En 2016, la Cour permanente d'arbitrage de La Haye s'est prononcée en faveur des Philippines dans un différend territorial, une décision que Pékin a rejetée et décidé de ne pas reconnaître. Depuis que le président philippin Ferdinand Marcos Jr. a pris ses fonctions en 2022, Manille a renforcé sa coopération en matière de défense avec ce pays nord-américain, ce qui a coïncidé avec des frictions accrues avec le régime de Xi Jinping dans la région.
Les États-Unis avaient déjà manifesté leur soutien en décembre en condamnant les actions des garde-côtes chinois contre les navires de pêche philippins dans les eaux contestées de la mer de Chine méridionale, un incident qui a fait trois blessés parmi les pêcheurs après l'utilisation de canons à eau et des manœuvres de blocage.
« Nous condamnons l'utilisation par la Chine de canons à eau près du Sabina Shoal. Ces actions agressives mettent en danger la vie des pêcheurs philippins qui cherchent à gagner leur vie », a déclaré le Département d'État dans un communiqué.
L’affrontement s’est produit alors qu’une vingtaine de bateaux de pêche philippins pêchaient à proximité de la mer. Selon le porte-parole des garde-côtes philippins, Jay Tarriela, les pêcheurs « pêchaient dans le respect de la loi » lorsqu'ils ont été attaqués par deux navires des garde-côtes chinois.

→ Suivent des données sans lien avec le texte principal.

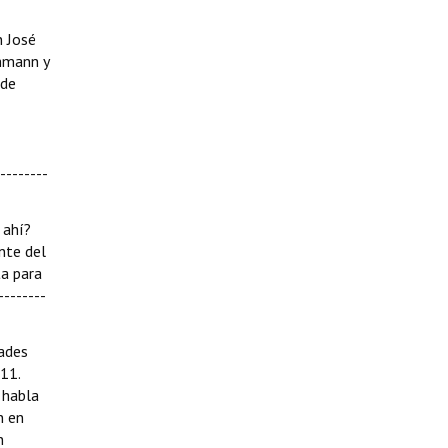
n José
chmann y
ede
--------
 ahí?
nte del
ta para
--------
dades
11.
 habla
n en
n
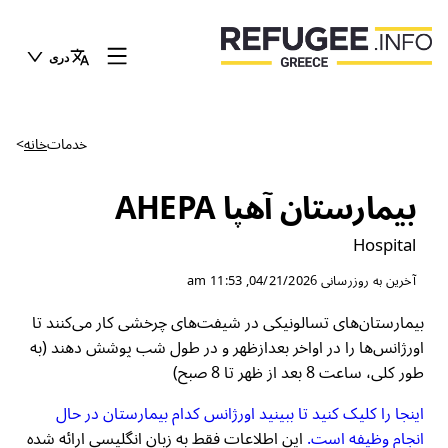
دری
خدمات
خانه
>
بیمارستان آهپا AHEPA
Hospital
آخرین به روزرسانی
04/21/2026, 11:53 am
بیمارستان‌های تسالونیکی در شیفت‌های چرخشی کار می‌کنند تا
اورژانس‌ها را در اواخر بعدازظهر و در طول شب پوشش دهند (به
طور کلی، ساعت 8 بعد از ظهر تا 8 صبح)
اینجا را کلیک کنید تا ببینید اورژانس کدام بیمارستان در حال
انجام وظیفه است.
این اطلاعات فقط به زبان انگلیسی ارائه شده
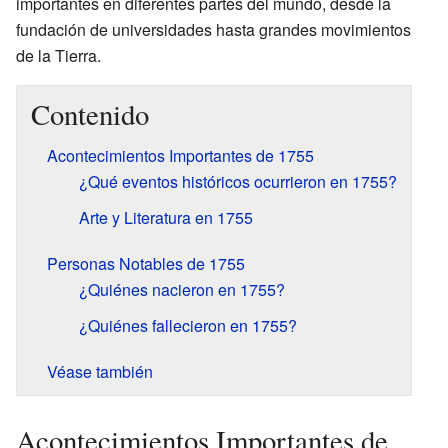
importantes en diferentes partes del mundo, desde la
fundación de universidades hasta grandes movimientos
de la Tierra.
Contenido
Acontecimientos Importantes de 1755
¿Qué eventos históricos ocurrieron en 1755?
Arte y Literatura en 1755
Personas Notables de 1755
¿Quiénes nacieron en 1755?
¿Quiénes fallecieron en 1755?
Véase también
Acontecimientos Importantes de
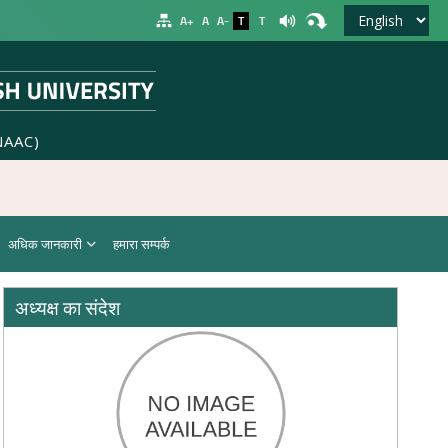
A+
A
A-
T
T
NAAC)
अधिक जानकारी
हमारा सम्पर्क
अध्यक्ष का संदेश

En parallèle, depuis Taïwan, le ministre de la Défense Koo Li-hsiung a averti que la répétition des exercices militaires chinois près de l’île pourrait désensibiliser la population, tout en soulignant que la menace de Pékin est « urgente » et « existe réellement ».
Dans des déclarations rapportées par l’agence CNA, Koo a souligné que la Chine effectue régulièrement des « patrouilles de maintien de l’ordre » dans les eaux proches des îles périphériques de Taiwan et autour de la ligne médiane du détroit, cherchant à « créer la fausse apparence » que la zone appartient à ses eaux intérieures.
Le responsable a également mis en garde contre les risques liés à la cybersécurité, tels que les « cyberattaques et intrusions » de pirates informatiques, et a dénoncé l’utilisation simultanée d’outils politiques, économiques, militaires et psychologiques par la Chine pour mener une « guerre cognitive » contre Taïwan.
« Lorsque ces actions se répètent constamment, nous craignons qu'elles puissent engourdir les défenses psychologiques de la population ; en réalité, cette menace ennemie est urgente et existe réellement », a-t-il souligné.
Koo a fourni des statistiques montrant une augmentation de l'activité militaire chinoise : en 2025, les avions principaux et de soutien de l'Armée populaire de libération ont franchi la ligne médiane du détroit et sont entrés dans la zone d'identification de défense aérienne taïwanaise (ADIZ) à 3 764 reprises, contre 3 066 l'année précédente (augmentation de 2 %). Par ailleurs, les navires de guerre chinois sont entrés dans cette zone à 2 640 reprises, contre 2 475 en 2024 (soit une augmentation de 7 %).